On 8/4/2011 12:38 AM, Bernd Fehling wrote:
Hi Shawn,
the 0.05 seconds for search time at peek times (3 qps) is my target
for Solr.
The numbers for solr are from Solr's statistic report page. So 39.5
seconds
average per request is definately to long and I have to change to
sharding.
Solr reports all query times in milliseconds. 39.5 would be 0.0395 seconds.
For FAST system the numbers for the search dispatcher are:
0.042 sec elapsed per normal search, on avg.
0.053 sec average uncached normal search time (last 100 queries).
99.898% of searches using < 1 sec
99.999% of searches using < 3 sec
0.000% of all requests timed out
22454567.577 sec time up (that is 259 days)
Is there a report page for those numbers for Solr?
The Solr statistics normally page reports averages, but not percentile
statistics. You can add percentile-based statistics (on a limited
subset of your queries) to a 3.X or trunk (4.0) version with SOLR-1972.
I am using this patch in production. Alternatively, you can use INFO
logging in Solr and crawl the logfiles to gather statistics. In the
list below, (the "standard" section on the stats page) the ones that
start with "rolling" are provided by the patch, the others are included
by default. Remember that all these times are in milliseconds.
handlerStart : 1312433464327
requests : 24112
errors : 547
timeouts : 0
totalTime : 2565584
avgTimePerRequest : 106.40279
avgRequestsPerSecond : 0.7097045
rollingRequests : 16384
rollingTotalTime : 1594420
rollingAvgTimePerRequest : 97.315674
rollingAvgRequestsPerSecond : 0.74394274
rollingMedian : 16
rolling75thPercentile : 35
rolling95thPercentile : 225
rolling99thPercentile : 2202
rollingMax : 9397
About the RAM, the 32GB RAM sind physical for each VM and the 20GB RAM
are -Xmx for Java.
Yesterday I noticed that we are running out of heap during replication
so I have to
increase -Xmx to about 22g.
That doesn't leave much RAM for the OS disk cache, the primary way to
speed things up with Solr.
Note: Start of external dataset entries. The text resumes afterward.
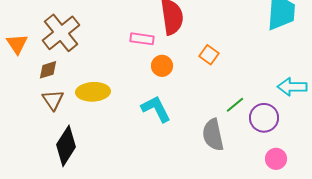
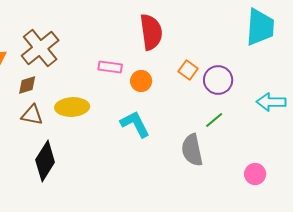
pink rectangle: (142, 39) -> (110, 67), moved
brown triangle: (53, 100) -> (32, 115), turned -45
purple circle: (264, 118) -> (218, 80), moved

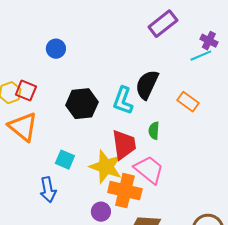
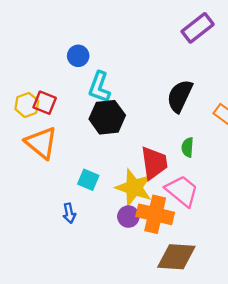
cyan L-shape: (123, 101) -> (99, 87), moved
blue arrow: (48, 190) -> (69, 213), size x0.7
purple circle: (101, 212) -> (128, 217), moved

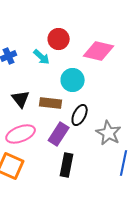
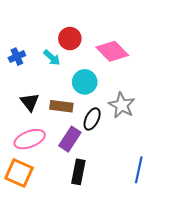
pink diamond: (99, 51) -> (112, 51), turned 32
gray star: (109, 133) -> (122, 105), moved

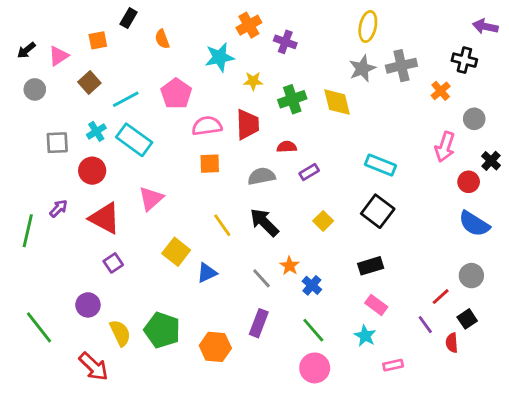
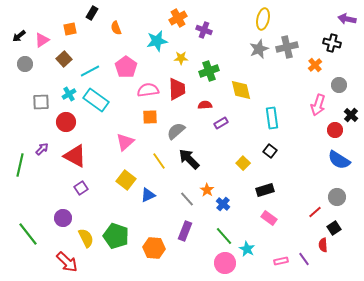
yellow diamond: (337, 102) -> (241, 90), moved
cyan rectangle: (380, 165) -> (272, 118), turned 60
gray semicircle: (261, 176) -> (176, 131), moved, turned -30
pink triangle: (151, 199) -> (125, 142), moved
black square: (378, 211) -> (270, 151), size x0.6
yellow square: (323, 221) -> (243, 163), moved
purple line: (425, 325) -> (304, 259), moved
cyan star: (365, 336) -> (247, 249), moved

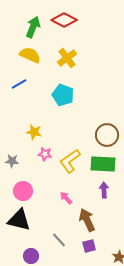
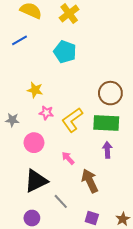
pink circle: (23, 191) -> (34, 143), moved
black triangle: (19, 220) -> (36, 181), moved, turned -40
purple square: (89, 246) -> (92, 218), moved, turned 32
You should check how long it takes to warm
your caches when you commit, you can find that on the stats page. It's
probably a good idea to lower your autowarmCount values.
If you sharded, you could drop your Java heap size and get more of your
index into RAM. I have a heap size of 3GB for an 18.25GB index (total
of all shards is about 110GB) and do not expect to be increasing that
unless we have problems when we start using faceting, spellchecking, and
suggestions. I have made particular tweaks to garbage collection and
wrote about my experiences on this list. My memory-related java parameters:
-Xms3072M -Xmx3072M
-XX:NewSize=2048M
-XX:+UseParNewGC
-XX:+UseConcMarkSweepGC
-XX:+CMSParallelRemarkEnabled
The reported 0.6 average requests per second seams to me right because
the Solr system isn't under full load yet. The FAST system is still
taking
most of the load. I plan to switch completely to Solr after sharding
is up and
running stable. So there will be additional 3 qps to Solr at peek times.
When I read that before, I thought you were saying it was 0.6 seconds
per request, not requests per second. My apologies. A qps of 3 is
quite low. I've seen numbers mentioned here above 30000 qps, and I'm
sure some of the list veterans have seen much higher.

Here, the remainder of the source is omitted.